Comment se sont passés vos débuts ?
Très facilement. A peine avais-je quitté l’école que je démarchais les éditeurs de Milan et de Rome. Comme c’était les débuts des fumetti, ces petits formats très populaires qui mélangeaient érotisme et récit de genre, le travail ne manquait pas. On me laissa immédiatement ma chance. Comme à un grand nombre de jeunes dessinateurs autodidactes qui allaient apprendre sur le tas. C’était intense puisque, pour ma part, je devais rendre 120 pages tous les quinze jours. Et, comme les premiers jours je ne faisais rien, il pouvait m’arriver de dessiner jusqu’à 20 pages par jour en période de bouclage. C’était l’école de la vitesse. Beaucoup de mes travaux de l’époque sont assez ratés à cause de ça.

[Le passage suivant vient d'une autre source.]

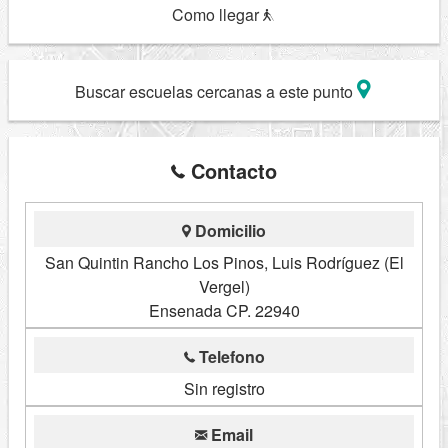
Como llegar
Buscar escuelas cercanas a este punto
Contacto
Domicilio
San Quintin Rancho Los Pinos, Luis Rodríguez (El
Vergel)
Ensenada CP. 22940
Telefono
Sin registro
Email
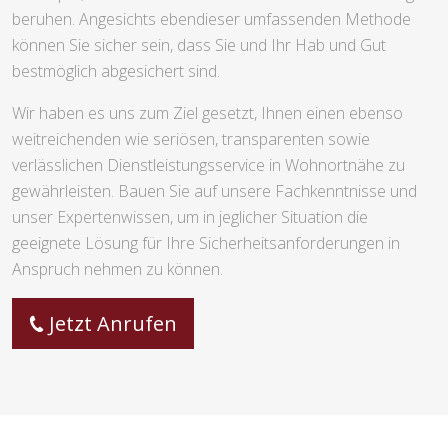
beruhen. Angesichts ebendieser umfassenden Methode
können Sie sicher sein, dass Sie und Ihr Hab und Gut
bestmöglich abgesichert sind.
Wir haben es uns zum Ziel gesetzt, Ihnen einen ebenso
weitreichenden wie seriösen, transparenten sowie
verlässlichen Dienstleistungsservice in Wohnortnähe zu
gewährleisten. Bauen Sie auf unsere Fachkenntnisse und
unser Expertenwissen, um in jeglicher Situation die
geeignete Lösung für Ihre Sicherheitsanforderungen in
Anspruch nehmen zu können.
Jetzt Anrufen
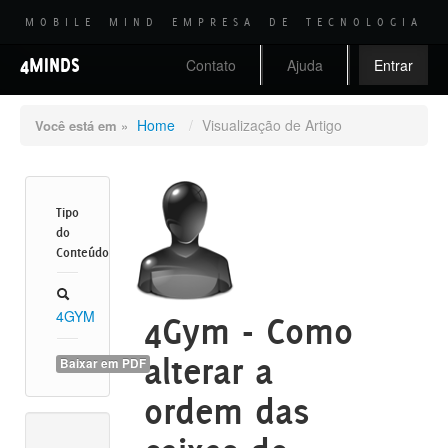
MOBILE MIND EMPRESA DE TECNOLOGIA
4MINDS
Contato
Ajuda
Entrar
Home
/
Visualização de Artigo
Você está em »
Tipo
do
Conteúdo
4GYM
4Gym - Como
alterar a
Baixar em PDF
ordem das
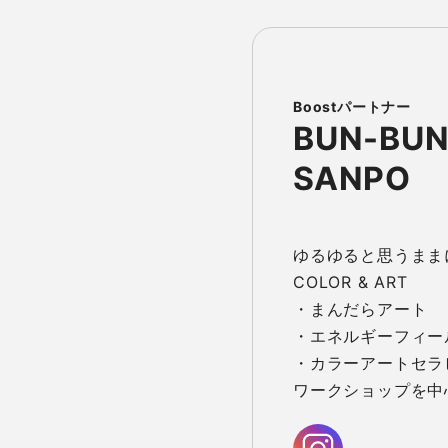
BUN-BUN
SANPO
ゆるゆると思うままに
COLOR & ART

・まんだらアート

・エネルギーフィー
・カラーアートセラピ
ワークショップを中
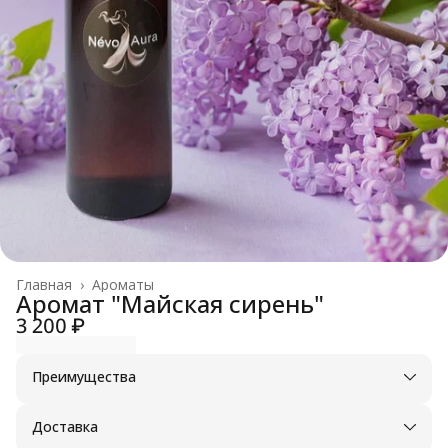
Главная
›
Ароматы
Аромат "Майская сирень"
3 200 ₽
Преимущества
Оплата частями в Сплит
Доставка в пункты выдачи или до двери
Доставка
Удобный возврат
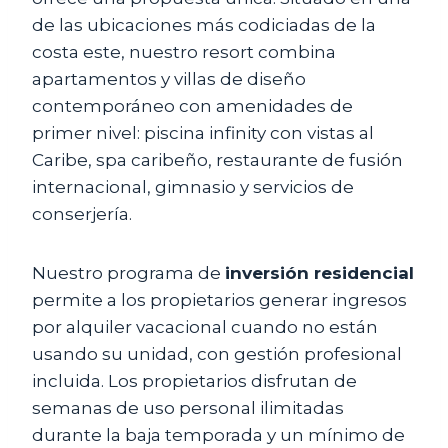
de las ubicaciones más codiciadas de la
costa este, nuestro resort combina
apartamentos y villas de diseño
contemporáneo con amenidades de
primer nivel: piscina infinity con vistas al
Caribe, spa caribeño, restaurante de fusión
internacional, gimnasio y servicios de
conserjería.
Nuestro programa de
inversión residencial
permite a los propietarios generar ingresos
por alquiler vacacional cuando no están
usando su unidad, con gestión profesional
incluida. Los propietarios disfrutan de
semanas de uso personal ilimitadas
durante la baja temporada y un mínimo de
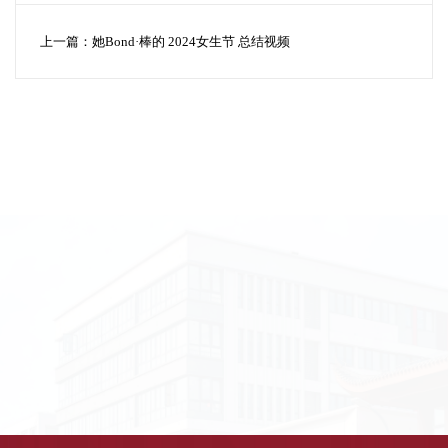
上一篇：
她Bond·棒的 2024女生节 总结视频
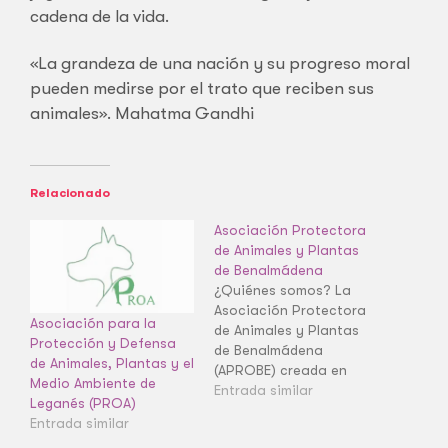
cadena de la vida.
«La grandeza de una nación y su progreso moral
pueden medirse por el trato que reciben sus
animales». Mahatma Gandhi
Relacionado
Asociación Protectora
de Animales y Plantas
de Benalmádena
¿Quiénes somos? La
Asociación Protectora
Asociación para la
de Animales y Plantas
Protección y Defensa
de Benalmádena
de Animales, Plantas y el
(APROBE) creada en
Medio Ambiente de
2011 trabaja no sólo en
Entrada similar
Leganés (PROA)
el cuidado de los
Entrada similar
animales, sino también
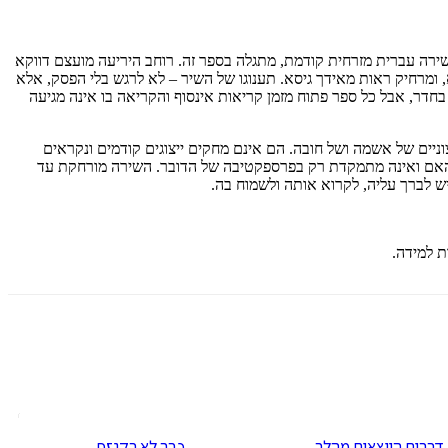
ם שירה עברית מזרחית קודמת, מתגלה בספר זה. רוחב היריעה מועצם דווקא
א, ומרחיק ראות מאידך גיסא. תענוגו של השיר – לא לרגש בלי הפסק, אלא
בחדר, אבל כל ספר פתוח מזמן קריאות אינסוף והקריאה בו אינה מגיעה
ניים של אשמה ושל חובה. הם אינם מחקים ייצוגים קודמים ונקראים
ל האם ואינה מתמקדת רק בפרספקטיבה של הדובר. השירה מורחקת עד
יש לברך עליה, לקרוא אותה ולשמוח בה.
דברים היוצאים מהלב
כבר לא בקנזס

Quand vous êtes-vous redirigé vers une bande dessinée plus ambitieuse ?
Après ma rencontre avec Hugo Pratt, en 1965 ou 1966. Il a changé ma vision de la BD. Je m’amusais avec l’érotisme et je gagnais ma vie, c’était amplement suffisant. Mais Pratt m’a appris le respect du médium, lui qui était plein d’ambitions et en défendait une vision très haute. Il voulait prouver, dans une époque qui n’y croyait pas, que la bande dessinée était un langage qui devait parler de tout, et surtout parler aux adultes. Il m’a demandé de le rejoindre dans les rédactions où il officiait. J’ai ainsi commencé à travailler pour des quotidiens plus raffinés et évolués. Forest m’a ouvert les yeux, et Pratt m’a inculqué l’ambition.
Quel livre marque votre basculement dans la recherche artistique ?
Un été indien. Avant, j’étais dans l’imitation instinctive, de Mœbius notamment, comme beaucoup de gens de ma génération qui vivaient écrasés sous son ombre. Mais je ne réfléchissais pas au problème du dessin. Sur cet album, j’ai commencé à me poser des questions car Pratt, qui écrivait le scénario, questionnait mon esthétique, m’invitait à sortir de cette imitation pour me forger une identité. Dans une case, il pointait les rehauts que j’empruntais à Mœbius, dans une autre, il dénonçait une influence dispensable. D’autant plus dispensable que parfois la couleur réalisée par la femme de Dino Battaglia induisait au contraire un dessin construit autour de masses d’ombre, et non une lumière sculptée avec des rehauts de hachures et de petits traits. A chaque fois que je me reposais sur ces influences, Pratt m’invitait à trouver d’autres solutions. A mesure que le dessin de l’album avançait, la présence de Mœbius s’effaçait pour quasiment disparaître. Sur les dernières pages, l’ombre de Mœbius s’est évanouie, j’ai réussi la synthèse de mes influences et mon style s’est mis en place.
Le Caravage est votre premier travail biographique. Y a-t-il une ambition artistique particulière ?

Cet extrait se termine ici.